Case Study: Accelerating Evidence Redaction
“Trustpoint.One not only beat our law firm’s vendor’s cost by 30 percent, but also turned the redaction project around in just two days,” said the federal facility’s corporate counsel. “This is exactly what you want from your preferred vendor”
How Trustpoint.One helped a large federal facility met their critical adjudication hearing deadline
The rising use of surveillance technology at US federal facilities has been placed at the center of many court proceedings, with video gathered by these operations serving as critical evidence at adjudication hearings. However, to prepare such evidence for submission to the court, these facilities must redact personally identifiable information (PII), such as video images of individuals uninvolved in the case.
PII redaction can be challenging, with manual reviewing and editing processes incurring major expenditures of time, money and manpower. Moreover, these federal facilities are frequently under extremely tight time constraints, as they strive to meet demanding court deadlines to deliver redacted evidence. For facilities dealing with rising populations, swelling caseloads and mounting quantities of video evidence, traditional approaches to video redaction are simply too slow and expensive to meet today’s demands.
To meet this challenge, Trustpoint.One has partnered with Veritone. Leveraging Veritone’s AI- enabled Redact software, Trustpoint is offering video evidence redaction services that dramatically slash the cost, effort and time required to edit PII. The powerful solution is already being leveraged by a large federal detention center, allowing the facility to meet its obligations to quickly and economically deliver video evidence while still protecting PII. This development has major ramifications for the other 100-plus federal centers located across the nation, providing a path toward system-wide compliance with video evidence laws.
The Challenge
Legal authorities at the federal facility were required to submit to a court three video evidence files, each three to six minutes in length. The facility was given just one week to provide the videos. Because these videos were captured at the facility using surveillance and body-worn cameras, the footage included images of hundreds of individuals not involved in the case, such as detainees and federal officers. This required extensive video editing to redact PII appearing in each frame of the video.

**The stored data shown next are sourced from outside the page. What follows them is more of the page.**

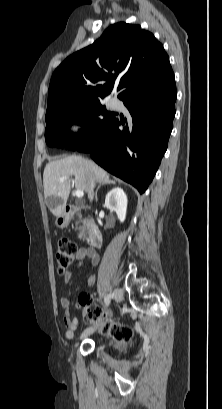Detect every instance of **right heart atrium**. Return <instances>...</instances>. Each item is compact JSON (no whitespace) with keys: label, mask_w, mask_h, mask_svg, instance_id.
Wrapping results in <instances>:
<instances>
[{"label":"right heart atrium","mask_w":222,"mask_h":409,"mask_svg":"<svg viewBox=\"0 0 222 409\" xmlns=\"http://www.w3.org/2000/svg\"><path fill=\"white\" fill-rule=\"evenodd\" d=\"M83 127V124L80 121H74L71 125H70V130L72 132H78L79 130H81Z\"/></svg>","instance_id":"right-heart-atrium-1"}]
</instances>
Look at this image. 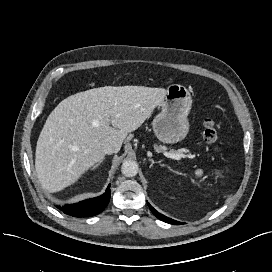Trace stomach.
Instances as JSON below:
<instances>
[{
  "label": "stomach",
  "instance_id": "stomach-1",
  "mask_svg": "<svg viewBox=\"0 0 272 272\" xmlns=\"http://www.w3.org/2000/svg\"><path fill=\"white\" fill-rule=\"evenodd\" d=\"M192 106L189 90L180 84H171L159 104L161 112L152 122L159 141L172 144L183 140L189 131L188 114Z\"/></svg>",
  "mask_w": 272,
  "mask_h": 272
}]
</instances>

Lacking the internal resources and technological capabilities required to complete this task, the facility’s legal team became concerned that they wouldn’t be able to meet the court’s deadline. The team contacted its third-party legal counsel to see if the firm could redact the video quickly. However, the firm quoted a price of $72,000 and said it would take more than a week for its vendor to manually review and edit the videos—far too expensive and slow to meet the team’s deadline and budget constraints.
Instead, the facility’s legal team turned to Trustpoint.One. The Trustpoint eDiscovery team, met the criteria to complete the task while meeting the project’s tight timeline and limited budget and the facility chose the solution rather than working with its outside counsel.
The Solution
Having won the confidence of the federal facility’s legal team, Trustpoint was able to complete the redaction process at a blistering pace. Using Veritone Redact, Trustpoint was able to completely redact hundreds of shots of detainees and federal officials from the videos in less than three hours.

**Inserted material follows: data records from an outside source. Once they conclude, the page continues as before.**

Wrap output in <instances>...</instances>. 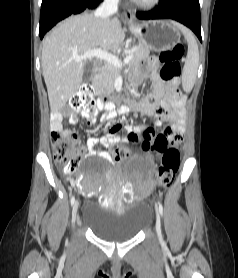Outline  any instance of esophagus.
<instances>
[{
    "label": "esophagus",
    "mask_w": 238,
    "mask_h": 278,
    "mask_svg": "<svg viewBox=\"0 0 238 278\" xmlns=\"http://www.w3.org/2000/svg\"><path fill=\"white\" fill-rule=\"evenodd\" d=\"M125 18L130 24L134 22L133 14L131 13V11L125 12Z\"/></svg>",
    "instance_id": "esophagus-1"
}]
</instances>
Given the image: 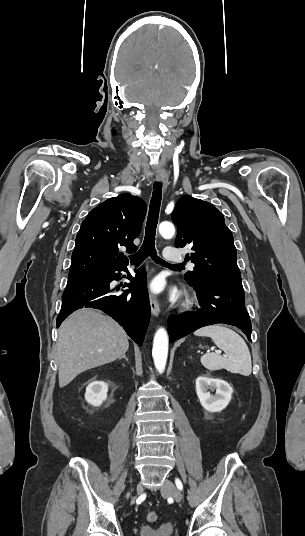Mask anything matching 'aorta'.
I'll use <instances>...</instances> for the list:
<instances>
[{"mask_svg":"<svg viewBox=\"0 0 305 536\" xmlns=\"http://www.w3.org/2000/svg\"><path fill=\"white\" fill-rule=\"evenodd\" d=\"M159 233L164 238H171L175 234V227L170 222H162L159 225ZM152 356L158 372H164L168 356V335L164 328H159L155 333Z\"/></svg>","mask_w":305,"mask_h":536,"instance_id":"aorta-1","label":"aorta"}]
</instances>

Trustpoint initiated the redaction project by exporting the three evidence videos from Relativity, the e-Discovery platform used by the federal center. The company then ingested the three evidence videos into Veritone’s cloud-based Redact Application. Through the assistance of AI, the application automatically identified individuals’ heads within the video evidence, drawing a highlighted box around each head along with a timestamp denoting each time that head was identified in the clip.

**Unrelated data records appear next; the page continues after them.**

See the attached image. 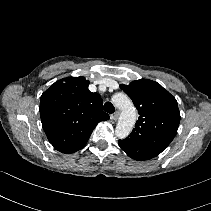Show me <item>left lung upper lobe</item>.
<instances>
[{
    "label": "left lung upper lobe",
    "instance_id": "1",
    "mask_svg": "<svg viewBox=\"0 0 211 211\" xmlns=\"http://www.w3.org/2000/svg\"><path fill=\"white\" fill-rule=\"evenodd\" d=\"M120 88L132 99L139 118L132 133L118 141L119 146L135 160L156 157L177 133L180 112L176 99L160 84L148 79L121 84Z\"/></svg>",
    "mask_w": 211,
    "mask_h": 211
}]
</instances>
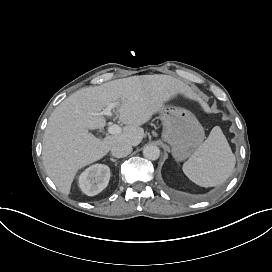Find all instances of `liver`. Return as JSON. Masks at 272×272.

After identifying hundreds of heads in each of the evidence videos, Trustpoint confirmed each automated selection and determined which should be redacted— all with just a few mouse clicks. During this review process, Trustpoint further automated its workflow by capitalizing on a Veritone Redact capability that tracks user-defined objects such as notebooks, computer screens and more throughout the video evidence, expediting a once-manual process.
Employing its expertise in redaction, Trustpoint conducted a final quality-assurance review to ensure any additional heads and objects were identified and edited from the videos as required. A process that took less than three hours to complete.
Veritone’s AI-driven Redact application can also automatically provide an audio transcript of a media file, allowing reviewers to easily find and redact PII audio by using a keyword search tool.
When the process was completed, Trustpoint was able to upload the first-round draft of the three redacted videos back into the federal center’s Relativity platform. The three videos required the redaction of a total of 956 heads. Despite the large number of redactions, Trustpoint was able to deliver the completed videos just over one business day after the detention center’s initial request, at a dramatically lower cost than would be charged by the facility’s legal partner’s vendor.
The legal team was extremely impressed with the turnaround time and the thoroughness of redacted PII evidence video. Not only did Trustpoint.One save the facility thousands of dollars in third-party legal consulting costs, they were also able to turn the redacted videos around in less than two business days.
The federal center’s legal team cited several factors driving their selection of Trustpoint.One to serve their redaction needs, including:
- One’s status as a trusted partner that’s able to think outside of the box in order to meet client needs.
- Veritone Redact’s automatic head-detection feature and ability to track user-defined objects moving forward in an evidence video.
- Ability to comprehensively report all actions taken by a user when redacting video or audio evidence, supporting compliance with chain-of-custody requirements.